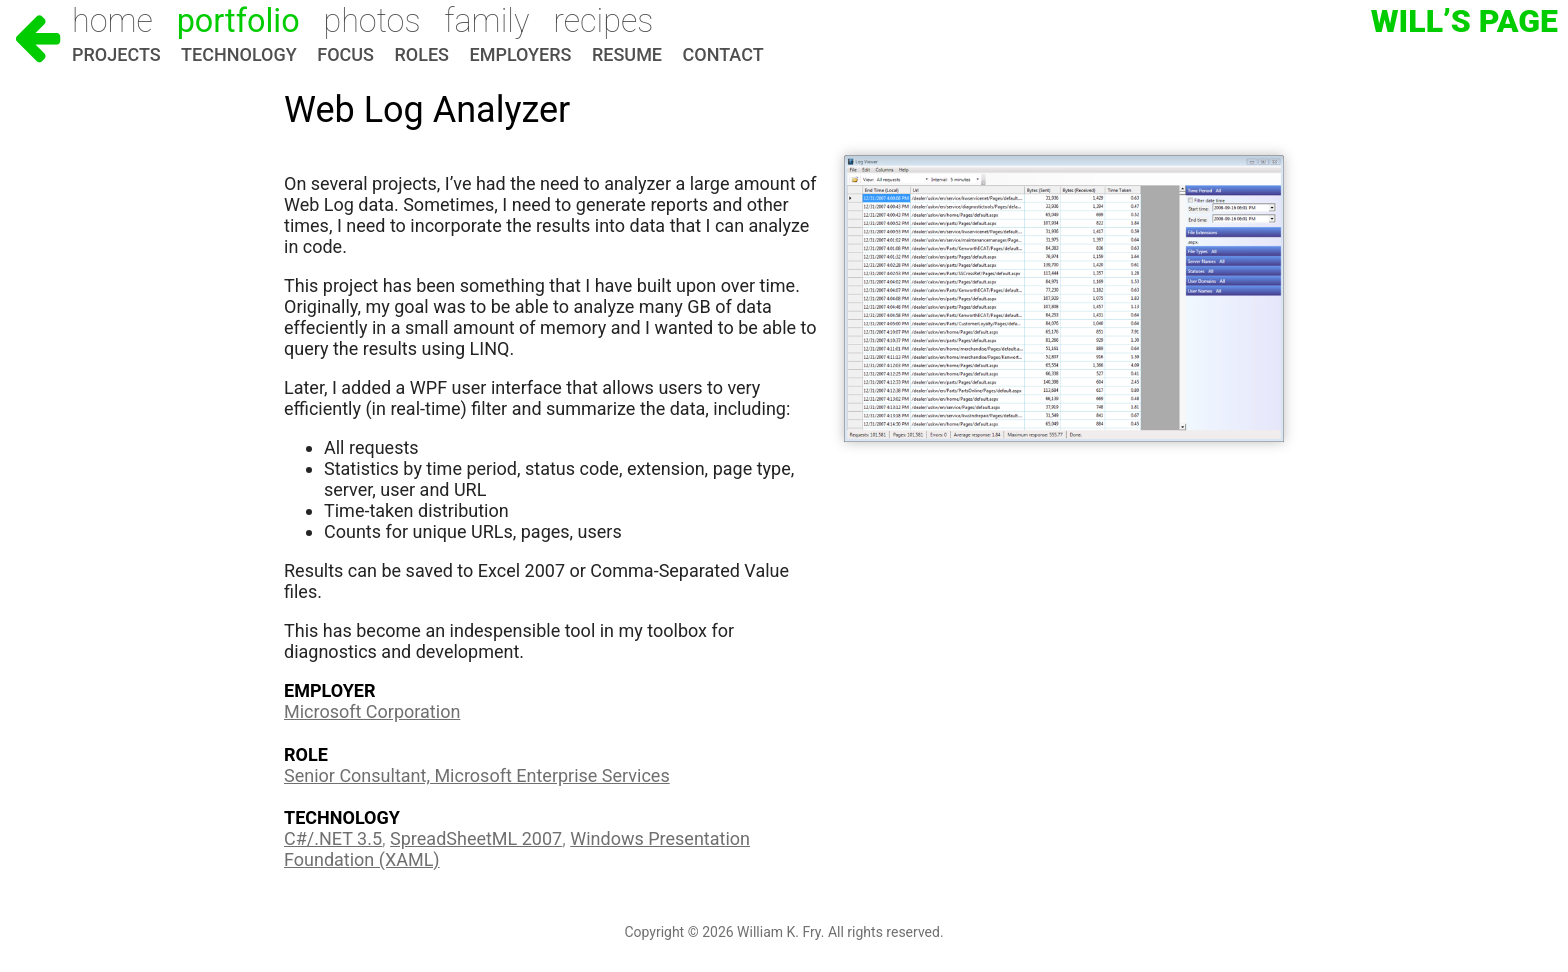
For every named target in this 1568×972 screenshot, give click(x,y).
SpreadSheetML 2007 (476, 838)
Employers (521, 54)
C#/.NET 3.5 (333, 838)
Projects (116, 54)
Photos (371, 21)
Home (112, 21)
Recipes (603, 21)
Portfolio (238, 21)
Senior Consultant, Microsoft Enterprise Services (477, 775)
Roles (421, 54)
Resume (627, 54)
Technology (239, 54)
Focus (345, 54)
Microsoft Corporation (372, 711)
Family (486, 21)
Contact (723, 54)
※ ※ ※
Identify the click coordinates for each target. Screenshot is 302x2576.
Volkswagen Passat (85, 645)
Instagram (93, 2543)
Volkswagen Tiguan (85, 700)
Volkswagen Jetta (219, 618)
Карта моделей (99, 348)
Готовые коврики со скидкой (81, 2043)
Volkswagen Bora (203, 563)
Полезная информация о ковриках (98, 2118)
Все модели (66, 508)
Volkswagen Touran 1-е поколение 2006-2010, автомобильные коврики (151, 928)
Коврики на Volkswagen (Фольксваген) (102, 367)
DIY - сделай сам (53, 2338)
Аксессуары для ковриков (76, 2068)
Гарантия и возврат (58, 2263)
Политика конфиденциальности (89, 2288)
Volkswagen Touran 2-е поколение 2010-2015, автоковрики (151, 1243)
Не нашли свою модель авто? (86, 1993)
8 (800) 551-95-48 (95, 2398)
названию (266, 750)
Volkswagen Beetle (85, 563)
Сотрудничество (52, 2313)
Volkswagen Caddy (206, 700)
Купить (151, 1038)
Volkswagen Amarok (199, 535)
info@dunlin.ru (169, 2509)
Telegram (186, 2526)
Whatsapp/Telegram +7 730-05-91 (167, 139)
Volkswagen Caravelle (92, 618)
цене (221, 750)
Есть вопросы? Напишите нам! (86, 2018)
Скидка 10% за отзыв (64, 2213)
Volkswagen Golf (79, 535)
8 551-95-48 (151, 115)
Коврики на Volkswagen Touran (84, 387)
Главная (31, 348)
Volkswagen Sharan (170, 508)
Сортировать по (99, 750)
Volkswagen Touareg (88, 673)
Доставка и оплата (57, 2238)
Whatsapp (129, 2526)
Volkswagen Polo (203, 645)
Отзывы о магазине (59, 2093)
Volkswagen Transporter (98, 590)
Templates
※ ※ ※
» **To do**: From the line holding "For every named" to the line holding "Resume (627, 54)", inclusive, restate each line above exactly as written.

» **Worked solution**:
For every named target in this 1568×972 screenshot, give click(x,y).
SpreadSheetML 2007 (476, 838)
Employers (521, 54)
C#/.NET 3.5 (333, 838)
Projects (116, 54)
Photos (371, 21)
Home (112, 21)
Recipes (603, 21)
Portfolio (238, 21)
Senior Consultant, Microsoft Enterprise Services (477, 775)
Roles (421, 54)
Resume (627, 54)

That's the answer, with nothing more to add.